If Manchin and Sinema are doing their best to undermine Build Back Better, blame the founding fathers. It’s their fault that two senators representing less than 3 percent of the population are the most powerful people in the country. If life were a political thriller, the president would call them into his office and blackmail them with secret files on their sex lives, discreetly placed on his desk by his creepy henchman. If I were president, I would definitely try that.

But I digress. My point is, Biden and “the Democrats” are being blamed for the behavior of just two senators. So, as is often the case in this fallen world, it’s half a loaf or no bread—a scaled-down bill or none at all. And also because it’s a fallen world, Biden’s popularity is underwater. After all, he’s been in the White House for a whole nine months and he hasn’t made good on every single one of his campaign promises—so it must be because he’s weak, indecisive, clueless, old, and conservative. A lot of people seem to think the president is like a king, who can make things happen by waving his magic scepter, when the Constitution intentionally made that impossible. Divided government and all that. Drat those founding fathers.

It doesn’t help that the media never misses a chance to portray the Democrats as being in disarray. But it would be a terrible mistake to withdraw from the fray. Right now, worrying news is coming out of Virginia. This recently-turned-blue Southern state could revert to Republican hands on November 2, when all state offices go up for grabs. Cynics who claim that the Dems have done nothing for the people are wrong: On a wide range of issues, they’ve delivered, from expanding Medicaid, making it easier to vote, and restoring voting rights for more than 200,000 felons to increased funding for child care and repealing Republican-instituted restrictions on abortion. In her recent report for The Nation, Joan Walsh cites both complacency and weariness for the absence of volunteer and voter enthusiasm. Covid doesn’t help.
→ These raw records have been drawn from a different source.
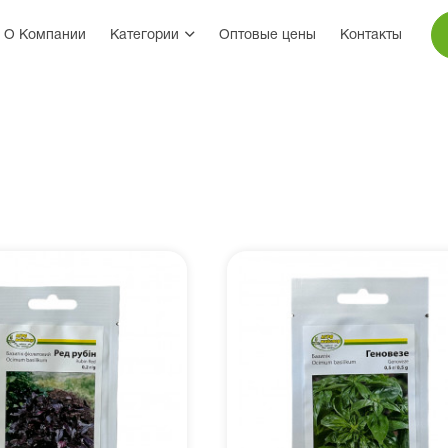
О Компании
Категории
Оптовые цены
Контакты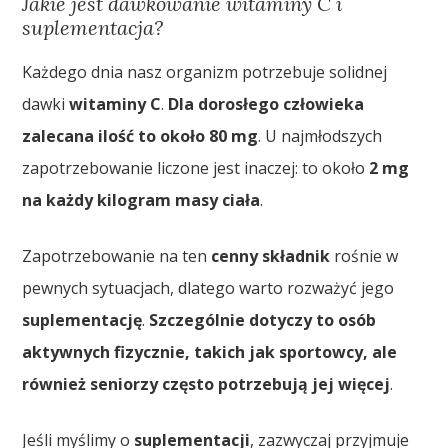
Jakie jest dawkowanie witaminy C i
suplementacja?
Każdego dnia nasz organizm potrzebuje solidnej
dawki
witaminy C
.
Dla dorosłego człowieka
zalecana ilość to około
80 mg
. U najmłodszych
zapotrzebowanie liczone jest inaczej: to około
2 mg
na każdy kilogram masy ciała
.
Zapotrzebowanie na ten
cenny składnik
rośnie w
pewnych sytuacjach, dlatego warto rozważyć jego
suplementację
.
Szczególnie dotyczy to osób
aktywnych fizycznie
, takich jak
sportowcy
, ale
również
seniorzy
często potrzebują jej więcej
.
Jeśli myślimy o
suplementacji
, zazwyczaj przyjmuje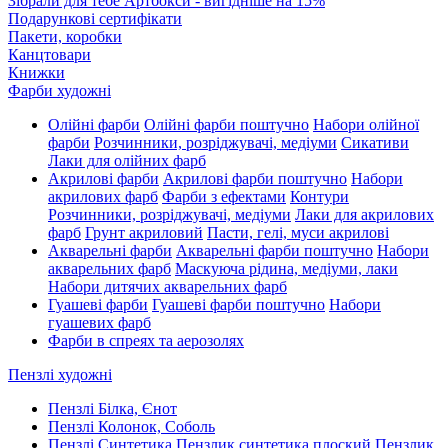
Зібрали для тебе Артбокси - вигідніше на 15%
Подарункові сертифікати
Пакети, коробки
Канцтовари
Книжки
Фарби художні
Олійні фарби
Олійні фарби поштучно
Набори олійної
фарби
Розчинники, розріджувачі, медіуми
Сикативи
Лаки для олійних фарб
Акрилові фарби
Акрилові фарби поштучно
Набори
акрилових фарб
Фарби з ефектами
Контури
Розчинники, розріджувачі, медіуми
Лаки для акрилових
фарб
Грунт акриловий
Пасти, гелі, муси акрилові
Акварельні фарби
Акварельні фарби поштучно
Набори
акварельних фарб
Маскуюча рідина, медіуми, лаки
Набори дитячих акварельних фарб
Гуашеві фарби
Гуашеві фарби поштучно
Набори
гуашевих фарб
Фарби в спреях та аерозолях
Пензлі художні
Пензлі Білка, Єнот
Пензлі Колонок, Соболь
Пензлі Синтетика
Пензлик синтетика плоский
Пензлик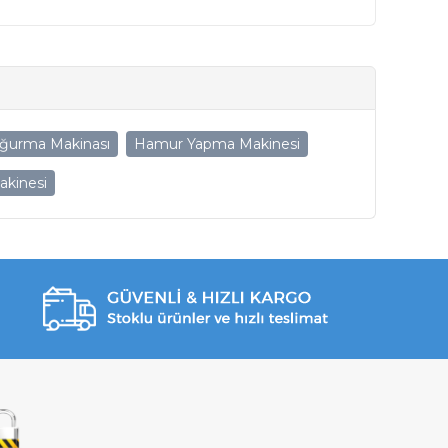
ğurma Makinası
Hamur Yapma Makinesi
kinesi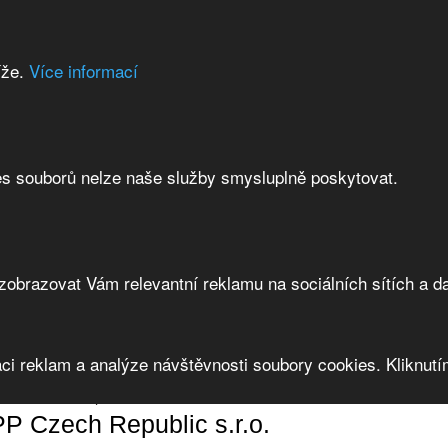
íže.
Více informací
es souborů nelze naše služby smysluplně poskytovat.
brazovat Vám relevantní reklamu na sociálních sítích a da
ci reklam a analýze návštěvnosti soubory cookies. Kliknutím
LAPP Czech Republic s.r.o.
P Czech Republic s.r.o.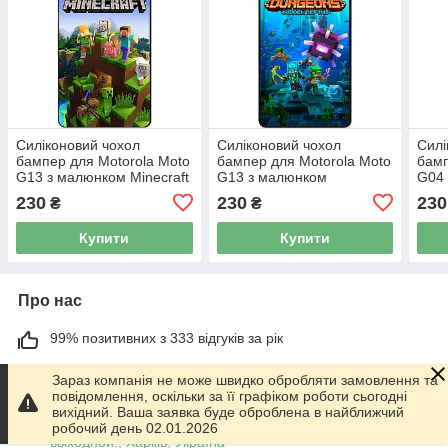
Силіконовий чохол
Силіконовий чохол
Силі
бампер для Motorola Moto
бампер для Motorola Moto
бамп
G13 з малюнком Minecraft
G13 з малюнком
G04 
Майнкрафт
Майнкрафт Minecraft
Май
230
230
230
₴
₴
Купити
Купити
Про нас
99% позитивних з 333 відгуків за рік
Працює з 01.06.2014
Зараз компанія не може швидко обробляти замовлення та
повідомлення, оскільки за її графіком роботи сьогодні
м. Харків
вихідний. Ваша заявка буде оброблена в найближчий
График работы 10.00-17.00. Суббота - Воскресенье
робочий день 02.01.2026
выходной!, Харків, Україна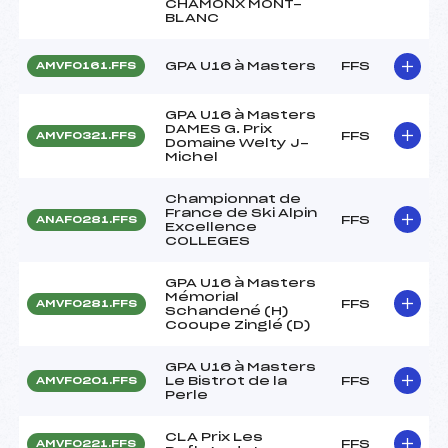
CHAMONX MONT-
BLANC
GPA U16 à Masters
FFS
AMVF0161.FFS
GPA U16 à Masters
DAMES G. Prix
FFS
AMVF0321.FFS
Domaine Welty J-
Michel
Championnat de
France de Ski Alpin
FFS
ANAF0281.FFS
Excellence
COLLEGES
GPA U16 à Masters
Mémorial
FFS
AMVF0281.FFS
Schandené (H)
Cooupe Zinglé (D)
GPA U16 à Masters
Le Bistrot de la
FFS
AMVF0201.FFS
Perle
CLA Prix Les
FFS
AMVF0221.FFS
But turnout will be crucial, especially among Black and women voters. Polling maven Sean McElwee tells me Virginia will stay blue, but last week I was so anxious I signed up with Vote Forward to write letters to registered Virginia Democrats who don’t always vote. Some of my political friends call this make-work for people too lazy to phone-bank or door-knock, but Vote Forward says its studies show its letters raised turnout by an average of 0.8 percent in 2020 campaigns and more in some specific contests. In a close election, that could make the difference.

Could Texas’s abortion ban bring a surge of women voters to the polls? (And why not a surge of men as well?) Six other states—Florida, North Dakota, South Dakota, Arkansas, Indiana, and Mississippi —have expressed interest in passing a similar ban, and in December the Supreme Court is scheduled to hear arguments in a Mississippi case that could overturn Roe v. Wade and let each state go its own way. Stephen Holmes, a noted New York University law professor, tells me overturning Roe would be a good thing. After all, most Americans want abortion to be legal. “Republicans have benefited enormously from favoring the overturning of Roe but not being able to do something so overwhelmingly unpopular,” he wrote to me in an e-mail. “If it happens before the 2022 midterms, the backlash could save the Democratic majority in the House. Then Congress could make Roe the law of the land. A politically accountable Republican Congress would be much less likely to reverse that than an unaccountable Court.”

It’s great to hear from someone optimistic for a change, but it sounds a bit too clever to me. Even if the fall of Roe were to get a few more Democratic senators elected, would they be true-blue pro-choicers or “bipartisan” compromisers? As we see with Build Back Better, a few discordant senators can wield a lot of power. Also, what happens to those new abortion protections when the Republicans take power again? Roe may not be perfect, but it’s the umbrella beneath which reproductive rights has the best chance to survive and expand.

In other words, the stakes are as high as ever.

So, voters and volunteers of every race, ethnicity, income level, age, sex, and gender, don’t go all wobbly on us now. Enjoy your brunch, and then get back to work.